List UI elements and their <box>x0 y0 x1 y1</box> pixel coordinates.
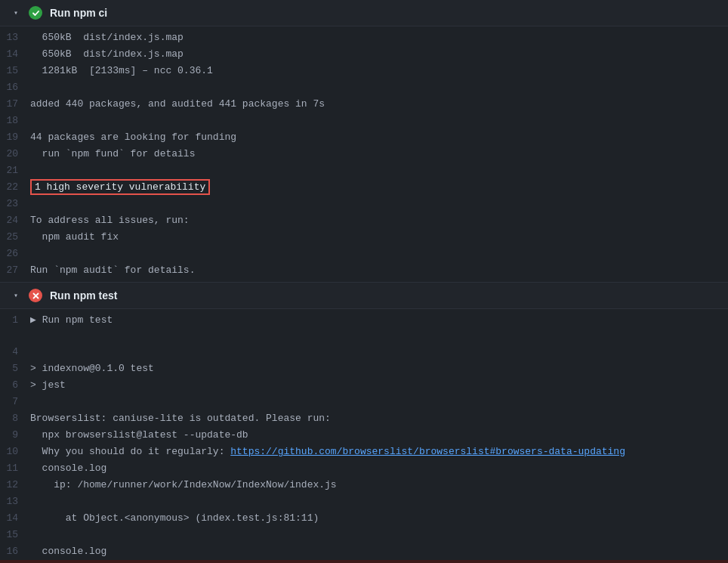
section-npm-ci: ▾ Run npm ci13 650kB dist/index.js.map14… <box>0 0 728 283</box>
log-line: 5> indexnow@0.1.0 test <box>0 360 728 377</box>
line-content: > indexnow@0.1.0 test <box>30 361 728 376</box>
line-content: > jest <box>30 378 728 393</box>
success-icon <box>29 6 42 20</box>
vulnerability-highlight: 1 high severity vulnerability <box>30 179 210 195</box>
line-content: npx browserslist@latest --update-db <box>30 428 728 443</box>
log-line: 1▶ Run npm test <box>0 312 728 329</box>
line-number: 8 <box>0 411 30 426</box>
line-number: 15 <box>0 63 30 79</box>
log-line: 7 <box>0 394 728 410</box>
line-content: 650kB dist/index.js.map <box>30 30 728 45</box>
line-number: 27 <box>0 263 30 278</box>
log-line <box>0 329 728 344</box>
log-content-npm-test: 1▶ Run npm test45> indexnow@0.1.0 test6>… <box>0 309 728 563</box>
log-line: 8Browserslist: caniuse-lite is outdated.… <box>0 410 728 427</box>
line-content: 44 packages are looking for funding <box>30 130 728 145</box>
line-content: Run `npm audit` for details. <box>30 263 728 278</box>
log-line: 221 high severity vulnerability <box>0 179 728 196</box>
line-content: To address all issues, run: <box>30 213 728 228</box>
line-content: console.log <box>30 544 728 559</box>
log-line: 25 npm audit fix <box>0 229 728 246</box>
line-number: 13 <box>0 494 30 509</box>
line-number: 19 <box>0 130 30 145</box>
line-number: 26 <box>0 246 30 261</box>
log-line: 23 <box>0 196 728 212</box>
log-line: 9 npx browserslist@latest --update-db <box>0 427 728 444</box>
log-line: 13 <box>0 493 728 510</box>
line-content: 1281kB [2133ms] – ncc 0.36.1 <box>30 63 728 79</box>
log-line: 6> jest <box>0 377 728 394</box>
line-number: 10 <box>0 444 30 459</box>
section-title-npm-test: Run npm test <box>50 289 117 302</box>
log-content-npm-ci: 13 650kB dist/index.js.map14 650kB dist/… <box>0 26 728 282</box>
line-number: 18 <box>0 113 30 128</box>
line-number: 6 <box>0 378 30 393</box>
line-number: 22 <box>0 180 30 195</box>
log-line: 10 Why you should do it regularly: https… <box>0 444 728 460</box>
log-line: 26 <box>0 246 728 262</box>
line-number: 20 <box>0 147 30 162</box>
log-line: 17added 440 packages, and audited 441 pa… <box>0 96 728 113</box>
line-content: added 440 packages, and audited 441 pack… <box>30 97 728 112</box>
line-number: 13 <box>0 30 30 45</box>
external-link[interactable]: https://github.com/browserslist/browsers… <box>230 446 625 457</box>
log-line: 15 <box>0 527 728 543</box>
log-line: 18 <box>0 113 728 129</box>
log-line: 27Run `npm audit` for details. <box>0 262 728 279</box>
log-line: 21 <box>0 162 728 179</box>
log-line: 17Error: Input required and not supplied… <box>0 560 728 563</box>
line-number: 9 <box>0 428 30 443</box>
line-number: 15 <box>0 527 30 543</box>
line-number: 16 <box>0 80 30 95</box>
line-content: npm audit fix <box>30 230 728 245</box>
line-number: 1 <box>0 313 30 328</box>
section-npm-test: ▾ Run npm test1▶ Run npm test45> indexno… <box>0 283 728 563</box>
log-line: 4 <box>0 344 728 360</box>
line-content: Browserslist: caniuse-lite is outdated. … <box>30 411 728 426</box>
section-title-npm-ci: Run npm ci <box>50 7 107 19</box>
line-number: 24 <box>0 213 30 228</box>
log-line: 1944 packages are looking for funding <box>0 129 728 146</box>
log-line: 15 1281kB [2133ms] – ncc 0.36.1 <box>0 63 728 79</box>
chevron-down-icon: ▾ <box>11 8 21 17</box>
line-number: 11 <box>0 461 30 476</box>
line-content: 1 high severity vulnerability <box>30 180 728 195</box>
line-number: 14 <box>0 511 30 526</box>
line-content: run `npm fund` for details <box>30 147 728 162</box>
line-number: 16 <box>0 544 30 559</box>
section-header-npm-ci[interactable]: ▾ Run npm ci <box>0 0 728 26</box>
line-content: 650kB dist/index.js.map <box>30 47 728 62</box>
chevron-down-icon: ▾ <box>11 291 21 300</box>
line-number: 12 <box>0 478 30 493</box>
log-line: 16 <box>0 79 728 96</box>
log-line: 20 run `npm fund` for details <box>0 146 728 162</box>
line-content: ▶ Run npm test <box>30 313 728 328</box>
log-line: 11 console.log <box>0 460 728 477</box>
log-line: 24To address all issues, run: <box>0 212 728 229</box>
line-number: 4 <box>0 345 30 360</box>
line-content: Why you should do it regularly: https://… <box>30 444 728 459</box>
log-line: 16 console.log <box>0 543 728 560</box>
log-line: 12 ip: /home/runner/work/IndexNow/IndexN… <box>0 477 728 493</box>
log-line: 14 at Object.<anonymous> (index.test.js:… <box>0 510 728 527</box>
line-number: 7 <box>0 394 30 410</box>
line-content: ip: /home/runner/work/IndexNow/IndexNow/… <box>30 478 728 493</box>
section-header-npm-test[interactable]: ▾ Run npm test <box>0 283 728 309</box>
log-line: 13 650kB dist/index.js.map <box>0 29 728 46</box>
ci-log-viewer: ▾ Run npm ci13 650kB dist/index.js.map14… <box>0 0 728 563</box>
line-number: 17 <box>0 97 30 112</box>
log-line: 14 650kB dist/index.js.map <box>0 46 728 63</box>
line-number: 14 <box>0 47 30 62</box>
line-number: 21 <box>0 163 30 178</box>
line-number: 5 <box>0 361 30 376</box>
line-content: console.log <box>30 461 728 476</box>
error-icon <box>29 289 42 302</box>
line-number: 25 <box>0 230 30 245</box>
line-number: 23 <box>0 196 30 212</box>
line-content: at Object.<anonymous> (index.test.js:81:… <box>30 511 728 526</box>
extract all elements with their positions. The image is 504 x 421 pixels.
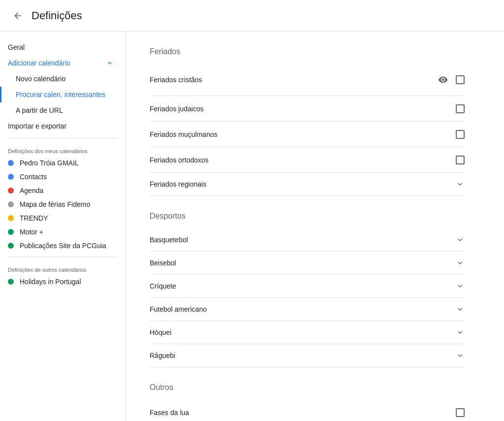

[Your task] Search the records for the string "funding", and copy every line that holds it.

[Written answer]
line-content: 44 packages are looking for funding <box>30 130 728 145</box>
log-line: 1944 packages are looking for funding <box>0 129 728 146</box>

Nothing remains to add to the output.